Confidentiality of and Access to Student Records Policy
Authority: President
Date Enacted or Revised: Enacted August 2016; Revised March 20, 2022
Purpose
The Family Educational Rights and Privacy Act (FERPA) permits University officials to access and use student records for legitimate educational purposes. This policy outlines the expectations for maintaining security, confidentiality, and integrity of student records and the procedures for granting access to and revoking access from electronic student records for University officials.
Student Records
Student records are defined as educational records that contain information directly related to a student and are maintained by a University official. Educational records do not include:
- Sole possession records (records that are kept in the sole possession of the maker which are used only as a personal memory aid and are not accessible or reviewed by any other person except a temporary substitute for the maker of the record);
- Employment records, provided employment is not contingent upon being a student;
- Law enforcement records;
- Medical records; or
- Post-attendance records.
Under FERPA, a University official is determined to have legitimate educational interest in student records if the information is necessary to:
- Perform appropriate tasks that are specified in their position description or by a contract agreement;
- Perform a task related to a student’s education;
- Perform a task related to the discipline of a student; or
- Provide a service or benefit relating to the student or student’s family, such as healthcare, counseling, job placement, or financial aid.
For the purposes of FERPA, the definition of a University official includes, but is not limited to:
- A person employed by the institution in an administrative, supervisory, academic, research, or support staff position;
- A person serving on an institutional governing body;
- A person employed by, or under contract to, the University to perform a special task, such as an attorney or an auditor;
- A person or organization acting as an official agent of the University, and performing a business function or service on behalf of the University, which the University would normally perform itself;
- A student serving on a committee; or
- A student assisting another school official in fulfilling their professional responsibilities.

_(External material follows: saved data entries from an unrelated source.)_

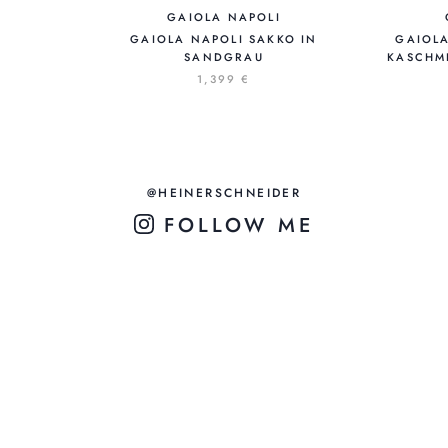
GAIOLA NAPOLI
GAIOLA NAPOLI SAKKO IN
GAIOL
SANDGRAU
KASCHM
1,399 €
@HEINERSCHNEIDER
FOLLOW ME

Responsibilities of University Officials
Access to, and use of, student record data are privileges which must be accepted in strict compliance with FERPA and with the highest standards of ethical and professional behavior. University officials are required to abide by the policies governing review and release of student education records. Inappropriate use or misuse of student records is a violation of University policy as well as state and federal laws and could result in University disciplinary actions, up to and including termination, as well as civil and/or criminal prosecution.
Examples of inappropriate use of student records include, but are not limited to:
- Accessing or reviewing a student’s record without a legitimate educational interest;
- Releasing confidential student information (non-directory) to a third party without a student’s written consent;
- Leaving reports or computer screens containing student information unattended or in view of others who should not have access;
- Discussing information contained in a student’s record outside of the University or with others who do not have a legitimate educational interest in the information;
- Removing student records from where they are maintained except in the performance of duties;
- Using information from student records for personal business or gain; and
- Sharing assigned passwords with others.
Access to Electronic Student Records
Electronic student records are maintained in Banner, the University’s student information system; Degree Works; Workflow; and BDM (Banner Document Management). Argos and UC4 systems are reporting tools used to access and retrieve student data. Access to student data in Banner, Degree Works, Workflow, BDM, Argos, UC4, or any other system maintained by the University is only granted to individuals with a job-related, legitimate educational interest. Access to specific student data is granted by approval of the data owner (or designee) of the functional area which oversees the student data being requested:
Functional Area | Data Owner |
Admissions | Director of Admissions and Recruiting |
Finance | Comptroller |
Financial Aid | Director of Financial Aid |
General | Director of University Computing Services |
Human Resources | Director of Human Resources and Student Employment |
Payroll | Payroll Accountant Supervisor 2 |
Student | Registrar |
It is the responsibility of the functional area data owners to determine the level of access to systems and student data based on individual employee responsibilities, job functions, and reporting requirements.
To request access to Banner and related systems, a University official (data user) completes the Access Request Form, obtains their supervisor’s approval, and submits the form to the Office of University Computing Services (UCS). Upon receipt of the form, UCS obtains approval of data owners and processes the request. Once access is assigned, the data user is notified via their McNeese email address. If a new account has been created, the data user presents a photo ID to UCS to obtain their login credentials. When a data user transfers to another position or leaves the University, it is the responsibility of the data user’s supervisor to request that access be modified or terminated.
To protect the security, confidentiality, and integrity of student data, the director of UCS initiates quarterly audits of user access. During the audits, data owners review user access and make modifications as needed and with appropriate documentation.
Communication
This policy is distributed via the Administrative Advisory Council and the University Policies webpage.